Passer de la côte égéenne au cœur de l’intérieur de la Méditerranée est un voyage qui met votre patience à l’épreuve ou récompense votre flexibilité. La distance n’est pas anodine. Il s’étend sur près de mille kilomètres de paysage turc. Vous envisagez une randonnée à travers Manisa, Uşak et Afyon avant de rejoindre les plaines plates de Konya. Ensuite, la route monte et serpente vers Niğde, descend jusqu’à Mersin et vous amène finalement à Adana et Osmaniye avant la capitale Kahraman Maraş.

Le compte à rebours commence au moment où vous quittez Izmir.

Si vous êtes au volant, vous avez le choix. Le chemin le plus direct vous emmène via les autoroutes D300 et E96. Sa longueur est de 1 088 kilomètres. Vous passerez environ 13 heures et 36 minutes dans le siège du conducteur. La circulation à Izmir peut être brutale. Si vous partez tôt le matin, vous pourriez éviter le pire. Mais une fois arrivés sur le plateau central anatolien, les routes droites deviennent hypnotiques.

Il existe un itinéraire légèrement plus long. Vous prenez le D300 et le E96, puis passez au D260. Cela ajoute cinq minutes à votre voyage mais couvre 1 123 kilomètres. C’est similaire. Ensuite, il y a l’option autoroute O-5. Cela prend près de 14 heures. La distance passe à 1 266 kilomètres. Pourquoi prendre le chemin le plus long ? Peut-être souhaitez-vous éviter la circulation des poids lourds sur les artères principales. Peut-être que vous voulez juste un trajet plus long. Mais pour l’efficacité, la première voie l’emporte.

L’expérience bus : coût et délai

Conduire n’est pas pour tout le monde. La fatigue s’installe. Il faut dormir. Vous avez besoin d’une pause. Le bus est l’alternative standard.

Cela prend plus de temps. Comptez 15 heures et 45 minutes de route. La distance est de 1 084 kilomètres. C’est presque identique à l’itinéraire en voiture, juste plus lent. Le bus fait des arrêts. Il attend les pauses. Les schémas de circulation sont pires parce que les bus adhèrent à des voies et à des vitesses que les voitures ne suivent pas.

Pour beaucoup, le coût est le facteur décisif. Le prix fluctue. Les coûts du carburant augmentent. La qualité du service varie. Vous pourriez payer plus pour un bus plus récent avec un meilleur espace pour les jambes. Ou vous pourriez payer moins pour un service de base.

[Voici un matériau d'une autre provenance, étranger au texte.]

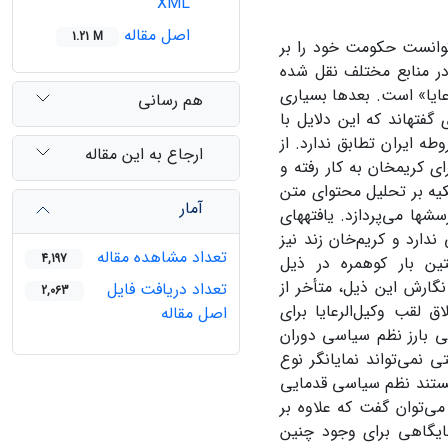
XML
اصل مقاله
1.21 M
توانست حکومت خود را بر
در منابع مختلف نقل شده‌
رعایا» است. بعدها بسیاری
هم رسانی
فته­اند که این دلایل با
ه ایران تطابق ندارد. از
ارجاع به این مقاله
کریم­خان به کار رفته و
یه بر تحلیل محتوای متن
آمار
­ها می‌پردازد. یافته­های
دارد و کریم‌خان زند نیز
تعداد مشاهده مقاله
4,197
ین بار کوهمره در ذیل
 نگارش این ذیل، متأخر از
تعداد دریافت فایل
2,063
لقب وکیل‌الرعایا برای
اصل مقاله
گی بارز نظم سیاسی دوران
نمی‌تواند نمایانگر نوع
وانستند نظم سیاسی قدمایی
 می‌توان گفت که علاوه بر
جایگاهی برای وجود چنین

Le prix de base oscille autour de 470 TL. C’est le plancher. Vous pouvez trouver des billets pour 480 TL selon la compagnie et l’heure de la journée. Ce n’est pas bon marché. Ce n’est pas cher. Il s’agit d’un coût fixe pour une place garantie. Il y a cinq départs quotidiens. Ce n’est pas beaucoup de choix. Il faut planifier à l’avance.

“Le bus est un marathon, pas un sprint. Réservez tôt, consultez les avis et apportez un support pour la nuque.”

Voler : l’évasion rapide

Le temps, c’est de l’argent. Si vous détestez conduire, prenez l’air.

La durée du vol est de 1 heure et 39 minutes. La distance parcourue est de 863 kilomètres. C’est le chemin le plus court à travers le ciel. Il évite les montagnes. Il ignore les embouteillages de Konya. Il vous dépose directement à Kahraman Maraş.